> _WORK TASK_
An exact repetition of the data is required; no picture should appear in it.

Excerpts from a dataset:
= Beginning of Section =

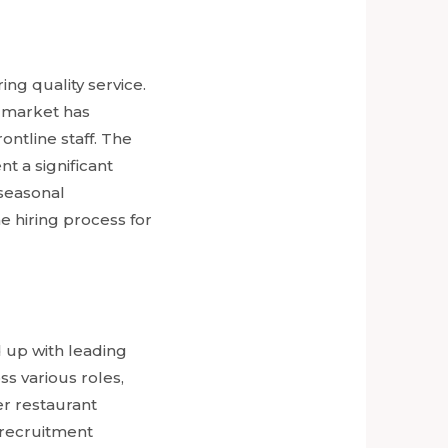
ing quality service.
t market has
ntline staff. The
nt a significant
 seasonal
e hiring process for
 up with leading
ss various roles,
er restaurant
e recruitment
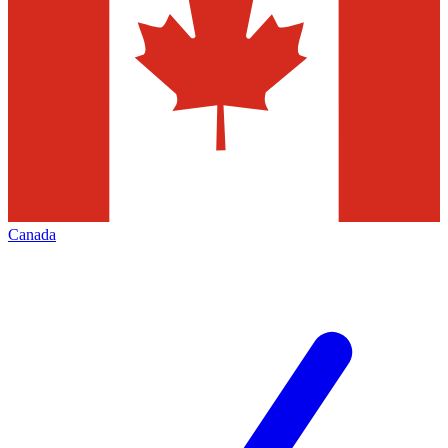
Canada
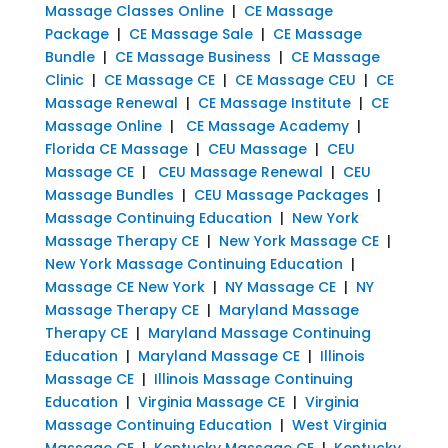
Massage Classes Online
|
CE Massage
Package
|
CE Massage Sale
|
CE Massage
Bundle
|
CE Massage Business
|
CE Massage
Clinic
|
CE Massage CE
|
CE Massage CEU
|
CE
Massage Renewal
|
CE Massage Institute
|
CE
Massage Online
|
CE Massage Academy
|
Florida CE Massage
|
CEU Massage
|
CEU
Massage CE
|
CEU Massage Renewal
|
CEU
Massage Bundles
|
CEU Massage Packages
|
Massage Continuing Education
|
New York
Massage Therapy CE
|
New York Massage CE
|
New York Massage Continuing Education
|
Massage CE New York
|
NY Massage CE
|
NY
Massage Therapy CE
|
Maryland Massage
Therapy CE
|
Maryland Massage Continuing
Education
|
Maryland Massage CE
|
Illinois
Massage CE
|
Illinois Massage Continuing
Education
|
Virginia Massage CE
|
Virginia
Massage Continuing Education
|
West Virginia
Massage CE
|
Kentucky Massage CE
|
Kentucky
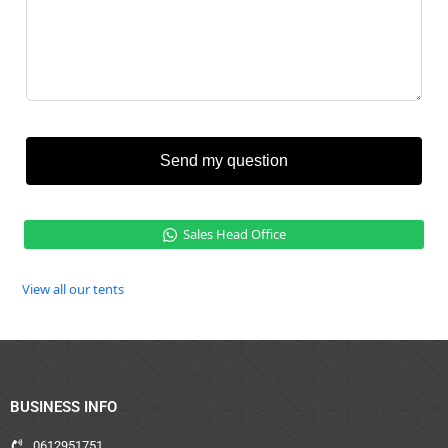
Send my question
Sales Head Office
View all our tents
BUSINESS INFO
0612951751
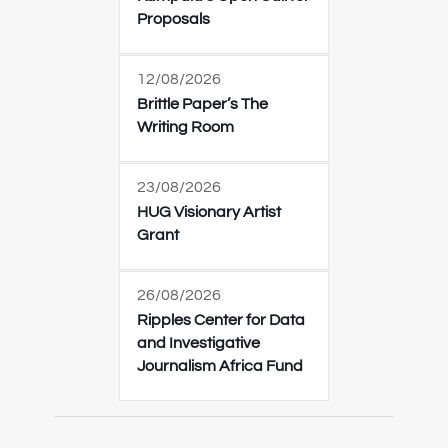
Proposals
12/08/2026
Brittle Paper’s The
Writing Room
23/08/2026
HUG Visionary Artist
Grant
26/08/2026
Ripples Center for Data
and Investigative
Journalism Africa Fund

= End of Section =

> _TASK RESPONSE_
ing quality service.
t market has
ntline staff. The
nt a significant
 seasonal
e hiring process for
 up with leading
ss various roles,
er restaurant
e recruitment
Canada
Massage Classes Online
|
CE Massage
Package
|
CE Massage Sale
|
CE Massage
Bundle
|
CE Massage Business
|
CE Massage
Clinic
|
CE Massage CE
|
CE Massage CEU
|
CE
Massage Renewal
|
CE Massage Institute
|
CE
Massage Online
|
CE Massage Academy
|
Florida CE Massage
|
CEU Massage
|
CEU
Massage CE
|
CEU Massage Renewal
|
CEU
Massage Bundles
|
CEU Massage Packages
|
Massage Continuing Education
|
New York
Massage Therapy CE
|
New York Massage CE
|
New York Massage Continuing Education
|
Massage CE New York
|
NY Massage CE
|
NY
Massage Therapy CE
|
Maryland Massage
Therapy CE
|
Maryland Massage Continuing
Education
|
Maryland Massage CE
|
Illinois
Massage CE
|
Illinois Massage Continuing
Education
|
Virginia Massage CE
|
Virginia
Massage Continuing Education
|
West Virginia
Massage CE
|
Kentucky Massage CE
|
Kentucky
Send my question
Sales Head Office
View all our tents
BUSINESS INFO
0612951751
Proposals
12/08/2026
Brittle Paper’s The
Writing Room
23/08/2026
HUG Visionary Artist
Grant
26/08/2026
Ripples Center for Data
and Investigative
Journalism Africa Fund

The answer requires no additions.